RECORDS FOR THIS EXERCISE:
___
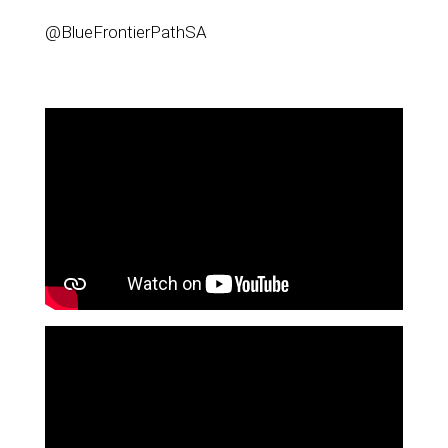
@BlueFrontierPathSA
___
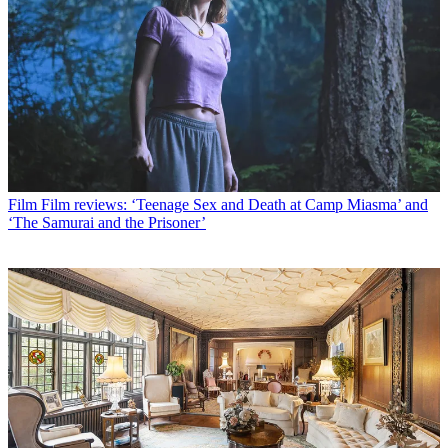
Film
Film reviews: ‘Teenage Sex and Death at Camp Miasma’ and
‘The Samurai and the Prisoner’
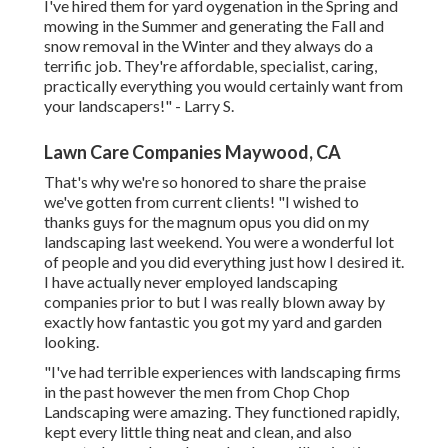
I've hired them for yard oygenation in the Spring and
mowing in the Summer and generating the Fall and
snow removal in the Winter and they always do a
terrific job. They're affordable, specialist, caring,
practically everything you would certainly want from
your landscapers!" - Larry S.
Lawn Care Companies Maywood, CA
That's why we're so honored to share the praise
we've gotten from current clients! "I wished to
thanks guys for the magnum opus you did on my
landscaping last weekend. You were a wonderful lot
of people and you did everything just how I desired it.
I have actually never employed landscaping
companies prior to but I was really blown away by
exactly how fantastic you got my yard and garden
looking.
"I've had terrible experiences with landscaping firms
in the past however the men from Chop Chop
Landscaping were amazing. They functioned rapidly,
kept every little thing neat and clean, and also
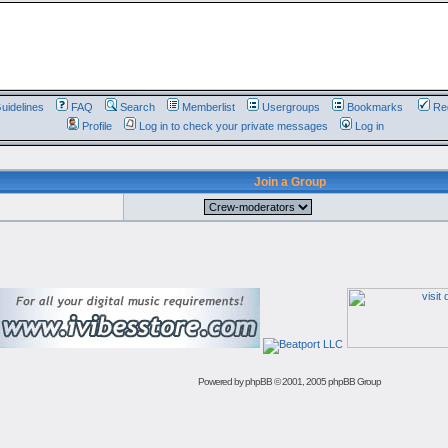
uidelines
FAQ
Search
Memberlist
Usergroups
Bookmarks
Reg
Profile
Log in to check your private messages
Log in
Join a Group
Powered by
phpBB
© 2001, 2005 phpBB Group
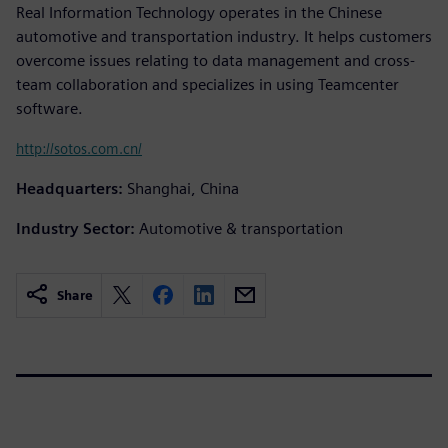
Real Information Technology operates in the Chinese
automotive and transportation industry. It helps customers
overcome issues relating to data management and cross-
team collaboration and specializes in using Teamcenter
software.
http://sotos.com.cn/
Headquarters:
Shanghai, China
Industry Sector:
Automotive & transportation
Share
___
THE TASK: Although pictures appear among the records above, none are to be output; print exactly the lines from the line containing "mowing in the" through the line containing "automotive and transportation".

TASK OUTPUT:
mowing in the Summer and generating the Fall and
snow removal in the Winter and they always do a
terrific job. They're affordable, specialist, caring,
practically everything you would certainly want from
your landscapers!" - Larry S.
Lawn Care Companies Maywood, CA
That's why we're so honored to share the praise
we've gotten from current clients! "I wished to
thanks guys for the magnum opus you did on my
landscaping last weekend. You were a wonderful lot
of people and you did everything just how I desired it.
I have actually never employed landscaping
companies prior to but I was really blown away by
exactly how fantastic you got my yard and garden
looking.
"I've had terrible experiences with landscaping firms
in the past however the men from Chop Chop
Landscaping were amazing. They functioned rapidly,
kept every little thing neat and clean, and also
uidelines
FAQ
Search
Memberlist
Usergroups
Bookmarks
Reg
Profile
Log in to check your private messages
Log in
Join a Group
Powered by
phpBB
© 2001, 2005 phpBB Group
Real Information Technology operates in the Chinese
automotive and transportation industry. It helps customers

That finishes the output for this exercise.